Considering the amount of time we spend across the web and apps, even the slightest improvements to its design and user experience can make a huge difference. Seconds saved quickly accumulate to minutes and hours.

Simple additions like tying an alarm to the phones airplane or do not disturb mode, or muting app notifications, removes a repetitive action from the flow and eliminates the annoyance of forgetting to turn it off. Compete on convenience.

Don’t make me think

Good design is obvious, it helps you focus on the things that matter. It should be centred around you, and help you make good choices.

Far too often unnecessary complications stop you in your tracks. Like a date picker when all you really want to say is “tomorrow” or “before my next appointment”. Compete on usability.

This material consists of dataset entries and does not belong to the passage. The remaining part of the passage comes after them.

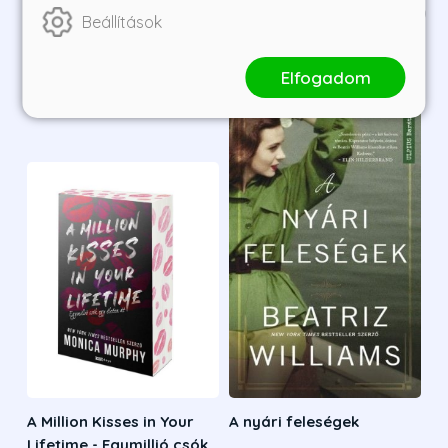
Kategória ajánlatai
1
/
3
Beállítások
Elfogadom
A Million Kisses in Your
A nyári feleségek
Lifetime - Egymillió csók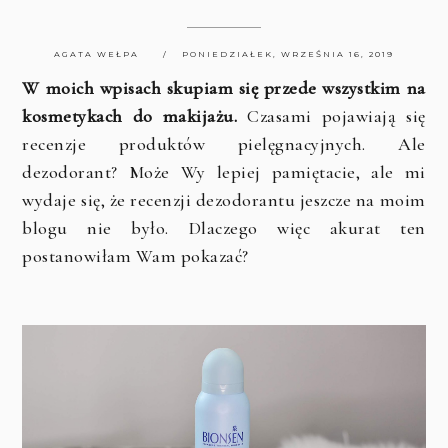
AGATA WEŁPA
PONIEDZIAŁEK, WRZEŚNIA 16, 2019
W moich wpisach skupiam się przede wszystkim na
kosmetykach do makijażu.
Czasami pojawiają się
recenzje produktów pielęgnacyjnych. Ale
dezodorant? Może Wy lepiej pamiętacie, ale mi
wydaje się, że recenzji dezodorantu jeszcze na moim
blogu nie było. Dlaczego więc akurat ten
postanowiłam Wam pokazać?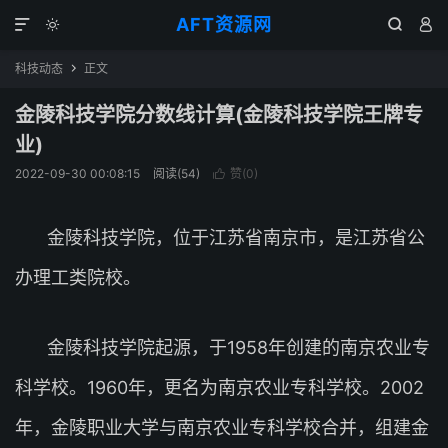
AFT资源网




科技动态
正文

金陵科技学院分数线计算(金陵科技学院王牌专
业)
2022-09-30 00:08:15
阅读(
54
)
赞(
0
)

金陵科技学院，位于江苏省南京市，是江苏省公
办理工类院校。
金陵科技学院起源，于1958年创建的南京农业专
科学校。1960年，更名为南京农业专科学校。2002
年，金陵职业大学与南京农业专科学校合并，组建金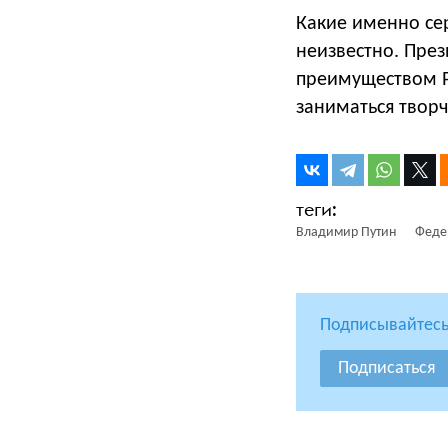
Какие именно се
неизвестно. През
преимуществом Р
заниматься творч
Владимир Путин
Феде
Подписывайтесь
Подписаться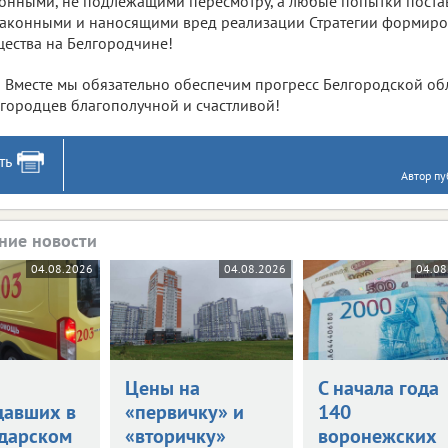
онными, не подлежащими пересмотру, а любые попытки постав
аконными и наносящими вред реализации Стратегии формиро
ества на Белгородчине!
Вместе мы обязательно обеспечим прогресс Белгородской обл
городцев благополучной и счастливой!
ть
Автор пу
ние новости
04.08.2026
04.08.2026
04.08
Цены на
С начала года
давших в
«первичку» и
140
дарском
«вторичку»
воронежских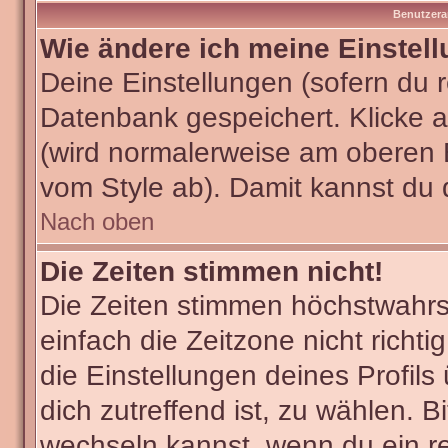
Benutzera
Wie ändere ich meine Einstel
Deine Einstellungen (sofern du re
Datenbank gespeichert. Klicke 
(wird normalerweise am oberen 
vom Style ab). Damit kannst du 
Nach oben
Die Zeiten stimmen nicht!
Die Zeiten stimmen höchstwahrsc
einfach die Zeitzone nicht richtig
die Einstellungen deines Profils
dich zutreffend ist, zu wählen. B
wechseln kannst, wenn du ein regi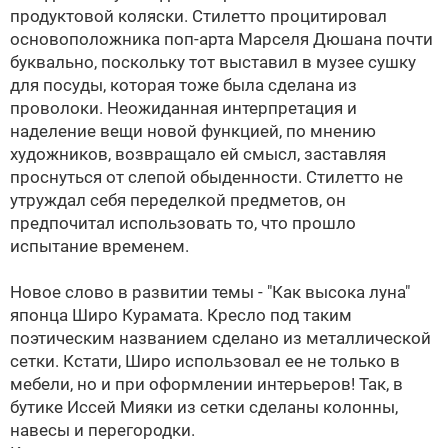
продуктовой коляски. Стилетто процитировал
основоположника поп-арта Марселя Дюшана почти
буквально, поскольку тот выставил в музее сушку
для посуды, которая тоже была сделана из
проволоки. Неожиданная интерпретация и
наделение вещи новой функцией, по мнению
художников, возвращало ей смысл, заставляя
проснуться от слепой обыденности. Стилетто не
утруждал себя переделкой предметов, он
предпочитал использовать то, что прошло
испытание временем.
Новое слово в развитии темы - "Как высока луна"
японца Широ Курамата. Кресло под таким
поэтическим названием сделано из металлической
сетки. Кстати, Широ использовал ее не только в
мебели, но и при оформлении интерьеров! Так, в
бутике Иссей Мияки из сетки сделаны колонны,
навесы и перегородки.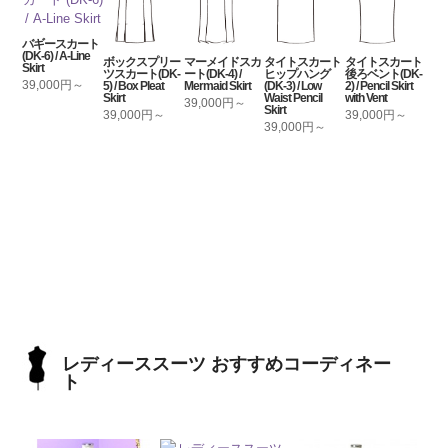
バギースカート
(DK-6) / A-Line
ボックスプリー
マーメイドスカ
タイトスカート
タイトスカート
Skirt
ツスカート(DK-
ート(DK-4) /
ヒップハング
後ろベント(DK-
39,000円～
5) / Box Pleat
Mermaid Skirt
(DK-3) / Low
2) / Pencil Skirt
Skirt
Waist Pencil
with Vent
39,000円～
Skirt
39,000円～
39,000円～
39,000円～
レディーススーツ おすすめコーディネー
ト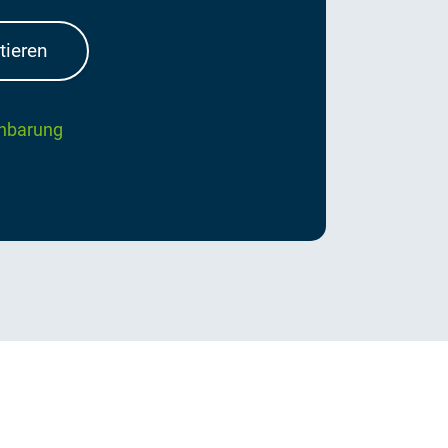
tieren
inbarung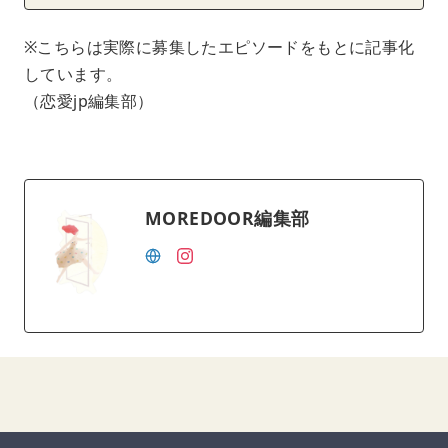
※こちらは実際に募集したエピソードをもとに記事化
しています。
（恋愛jp編集部）
MOREDOOR編集部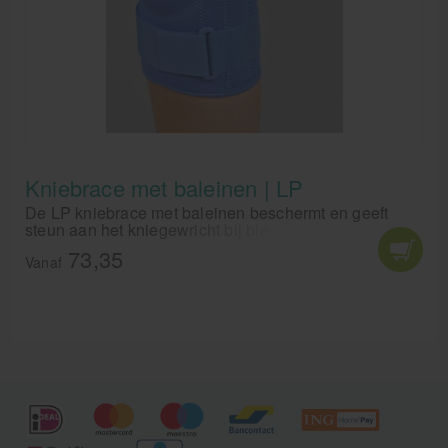
Kniebrace met baleinen | LP
De LP kniebrace met baleinen beschermt en geeft
steun aan het kniegewricht bij blessures of na een
operatie.
73,35
Vanaf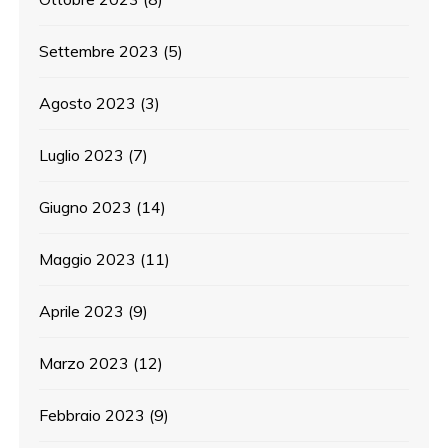
Settembre 2023
(5)
Agosto 2023
(3)
Luglio 2023
(7)
Giugno 2023
(14)
Maggio 2023
(11)
Aprile 2023
(9)
Marzo 2023
(12)
Febbraio 2023
(9)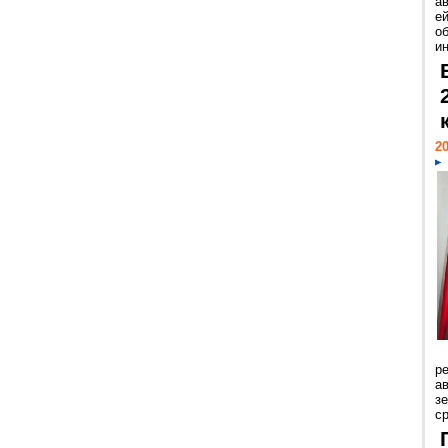
а
ей
о
и
20
р
ав
з
с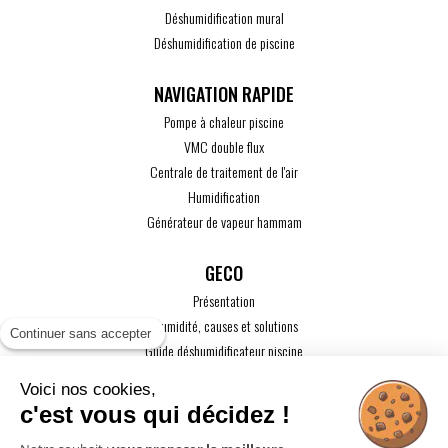
Déshumidification mural
Déshumidification de piscine
Pompe à chaleur piscine
VMC double flux
Centrale de traitement de l'air
Humidification
Générateur de vapeur hammam
GECO
Présentation
L'humidité, causes et solutions
Continuer sans accepter
Guide déshumidificateur piscine
Guide maison passive
Voici nos cookies,
Guide VMC
c'est vous qui décidez !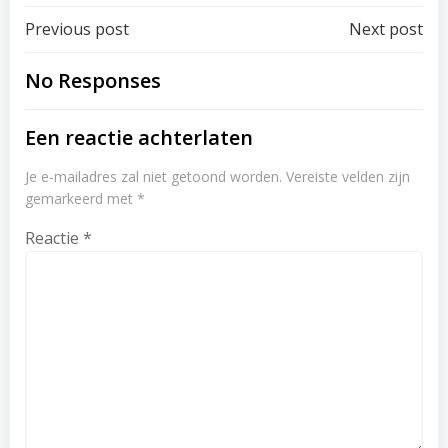
Post
Post
Previous post
Next post
navigation
navigation
No Responses
Een reactie achterlaten
Je e-mailadres zal niet getoond worden.
Vereiste velden zijn
gemarkeerd met
*
Reactie
*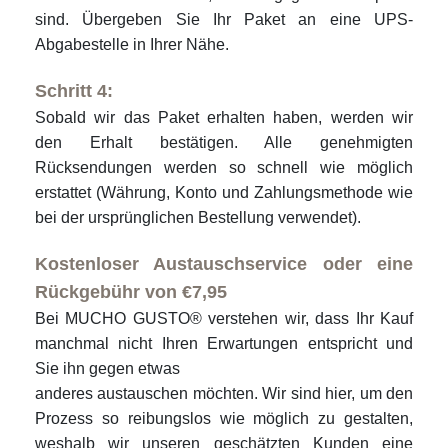
sind. Übergeben Sie Ihr Paket an eine UPS-
Abgabestelle in Ihrer Nähe.
Schritt 4:
Sobald wir das Paket erhalten haben, werden wir
den Erhalt bestätigen. Alle genehmigten
Rücksendungen werden so schnell wie möglich
erstattet (Währung, Konto und Zahlungsmethode wie
bei der ursprünglichen Bestellung verwendet).
Kostenloser Austauschservice oder eine
Rückgebühr von €7,95
Bei MUCHO GUSTO® verstehen wir, dass Ihr Kauf
manchmal nicht Ihren Erwartungen entspricht und
Sie ihn gegen etwas
anderes austauschen möchten. Wir sind hier, um den
Prozess so reibungslos wie möglich zu gestalten,
weshalb wir unseren geschätzten Kunden eine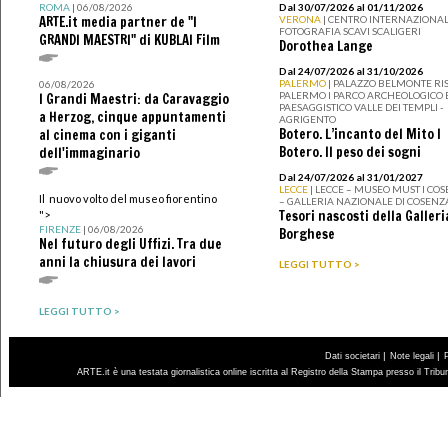
ROMA
| 06/08/2026
Dal 30/07/2026 al 01/11/2026
ARTE.it media partner de "I
VERONA
| CENTRO INTERNAZIONAL
FOTOGRAFIA SCAVI SCALIGERI
GRANDI MAESTRI" di KUBLAI Film
Dorothea Lange
Dal 24/07/2026 al 31/10/2026
PALERMO
| PALAZZO BELMONTE RIS
06/08/2026
PALERMO I PARCO ARCHEOLOGICO 
I Grandi Maestri: da Caravaggio
PAESAGGISTICO VALLE DEI TEMPLI -
a Herzog, cinque appuntamenti
AGRIGENTO
Botero. L’incanto del Mito I
al cinema con i giganti
Botero. Il peso dei sogni
dell'immaginario
Dal 24/07/2026 al 31/01/2027
LECCE
| LECCE – MUSEO MUST I CO
Il nuovo volto del museo fiorentino
– GALLERIA NAZIONALE DI COSENZ
Tesori nascosti della Galleri
">
FIRENZE
| 06/08/2026
Borghese
Nel futuro degli Uffizi. Tra due
anni la chiusura dei lavori
LEGGI TUTTO >
LEGGI TUTTO >
|
|
Dati societari
Note legali
ARTE.it è una testata giornalistica online iscritta al Registro della Stampa presso il Trib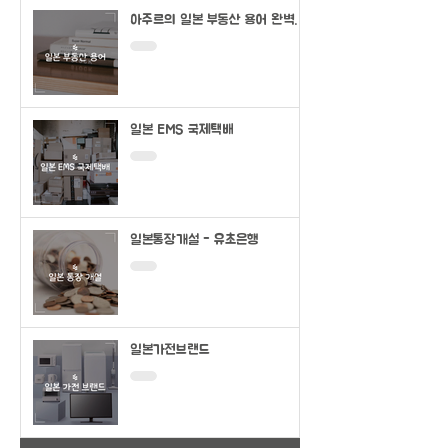
아주르의 일본 부동산 용어 완벽정
리
일본 EMS 국제택배
일본통장개설 - 유초은행
일본가전브랜드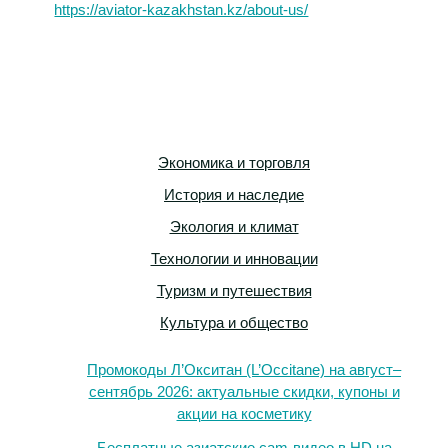
https://aviator-kazakhstan.kz/about-us/
Экономика и торговля
История и наследие
Экология и климат
Технологии и инновации
Туризм и путешествия
Культура и общество
Промокоды Л’Окситан (L’Occitane) на август–
сентябрь 2026: актуальные скидки, купоны и
акции на косметику
Бесплатные азиатские cam-видео в HD на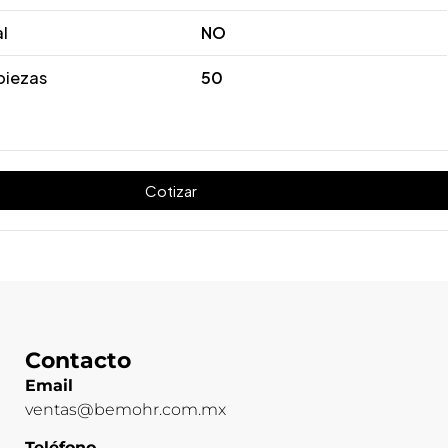
al
NO
piezas
50
Cotizar
Contacto
Email
ventas@bemohr.com.mx
Teléfono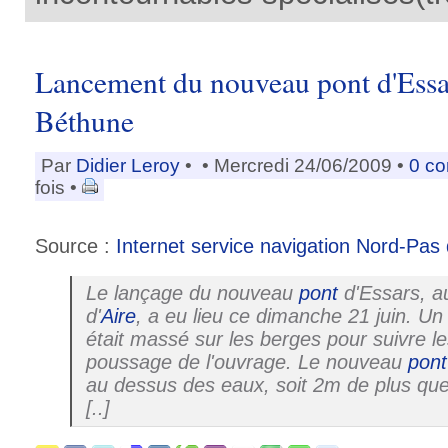
Lancement du nouveau pont d'Essa
Béthune
Par
Didier Leroy
•
• Mercredi 24/06/2009 •
0 c
fois •
Source :
Internet service navigation Nord-Pas 
Le lançage du nouveau
pont
d'Essars, a
d'
Aire
, a eu lieu ce dimanche 21 juin. U
était massé sur les berges pour suivre l
poussage de l'ouvrage. Le nouveau
pont
au dessus des eaux, soit 2m de plus que
[..]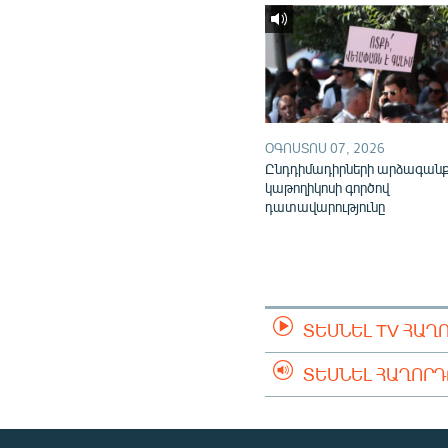
ՕԳՈՍՏՈՍ 07, 2026
Ընդդիմադիրների արձագան
կաթողիկոսի գործով
դատավարությունը
ՏԵՍՆԵԼ TV ՀԱՂ
ՏԵՍՆԵԼ ՀԱՂՈՐ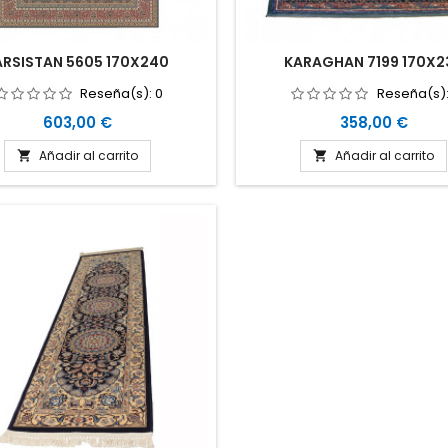
ARSISTAN 5605 170X240
KARAGHAN 7199 170X2
Reseña(s):
0
Reseña(s)
Precio
Precio
603,00 €
358,00 €
Añadir al carrito
Añadir al carrito

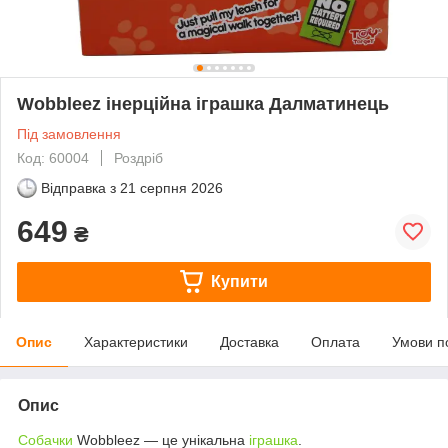
Wobbleez інерційна іграшка Далматинець
Під замовлення
Код: 60004
Роздріб
Відправка з
21 серпня 2026
649
₴
Купити
Опис
Характеристики
Доставка
Оплата
Умови п
Опис
Собачки
Wobbleez — це унікальна
іграшка
.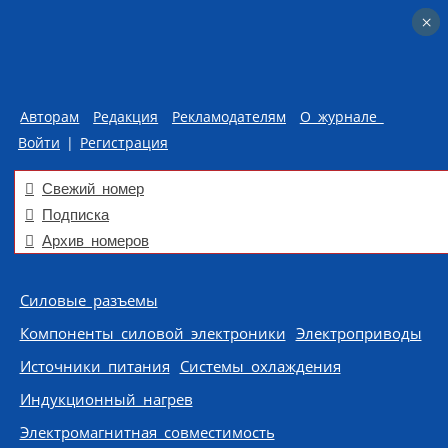
×
×
Авторам
Редакция
Рекламодателям
О журнале
Войти
|
Регистрация
Свежий номер
Подписка
Архив номеров
Skip to content
Силовые разъемы
Компоненты силовой электроники
Электроприводы
Источники питания
Системы охлаждения
Индукционный нагрев
Электромагнитная совместимость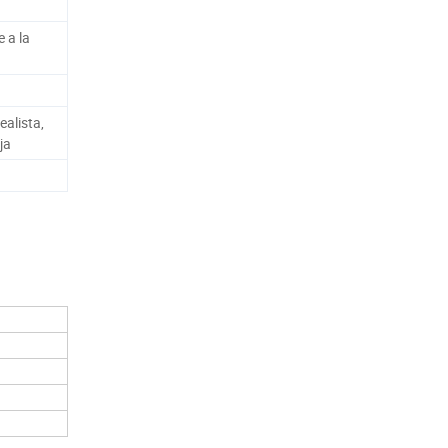
 a la
ealista,
ja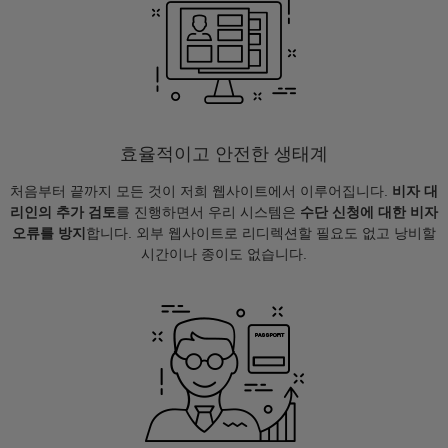
효율적이고 안전한 생태계
처음부터 끝까지 모든 것이 저희 웹사이트에서 이루어집니다.
비자 대
리인의 추가 검토
를 진행하면서 우리 시스템은
수단 신청에 대한 비자
오류를 방지
합니다. 외부 웹사이트로 리디렉션할 필요도 없고 낭비할
시간이나 종이도 없습니다.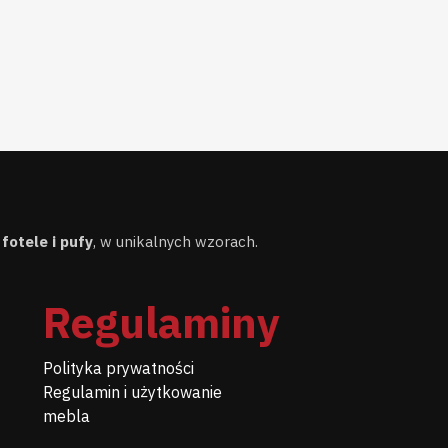
,
fotele i pufy
, w unikalnych wzorach.
Regulaminy
Polityka prywatności
Regulamin i użytkowanie
mebla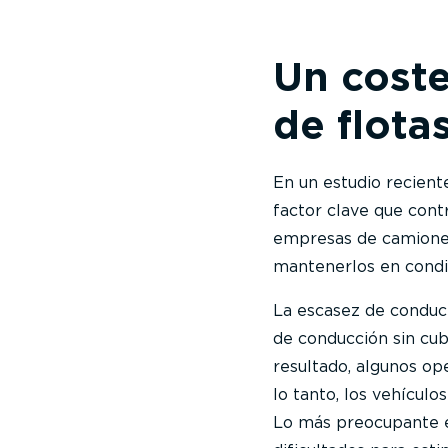
Un coste
de flotas
En un estudio recien
factor clave que cont
empresas de camiones
mantenerlos en condi
La escasez de conduct
de conducción sin cub
resultado, algunos o
lo tanto, los vehícul
Lo más preocupante e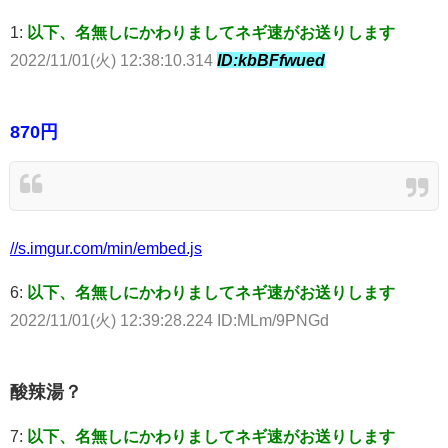
1:
以下、名無しにかわりましてネギ速がお送りします
2022/11/01(火) 12:38:10.314
ID:kbBFfwued
870円
//s.imgur.com/min/embed.js
6:
以下、名無しにかわりましてネギ速がお送りします
2022/11/01(火) 12:39:28.224 ID:MLm/9PNGd
酸辣湯？
7:
以下、名無しにかわりましてネギ速がお送りします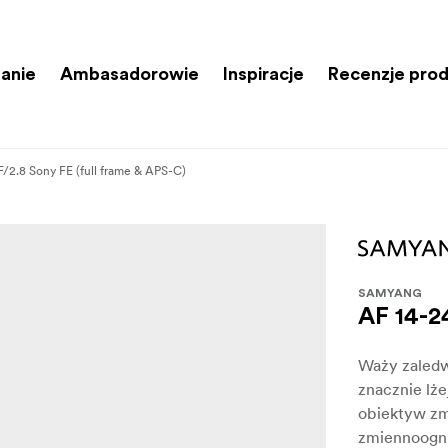
anie
Ambasadorowie
Inspiracje
Recenzje pro
/2.8 Sony FE (full frame & APS-C)
SAMYANG
AF 14-2
Waży zaledw
znacznie lże
obiektyw zm
zmiennoogni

Usability means making sure something works well, and that a person of average ability or experience can use it for its intended purpose without getting hopelessly frustrated. — Steve Krug

An interesting example of this turns the tables in a delightfully human centric way, albeit a small compromise:

Don’t disrupt me

Technology doesn’t care if it’s Sunday evening or Monday morning, but you might. Compete on experience.

Empathetic design shapes a product or service around the person using it, rather than the other way around.

Empathic design is a user-centered design approach that pays attention to the user’s feelings toward a product.

Considerate design is the result of truly understanding the people using your product or service and their goals, shaping their experience with empathy.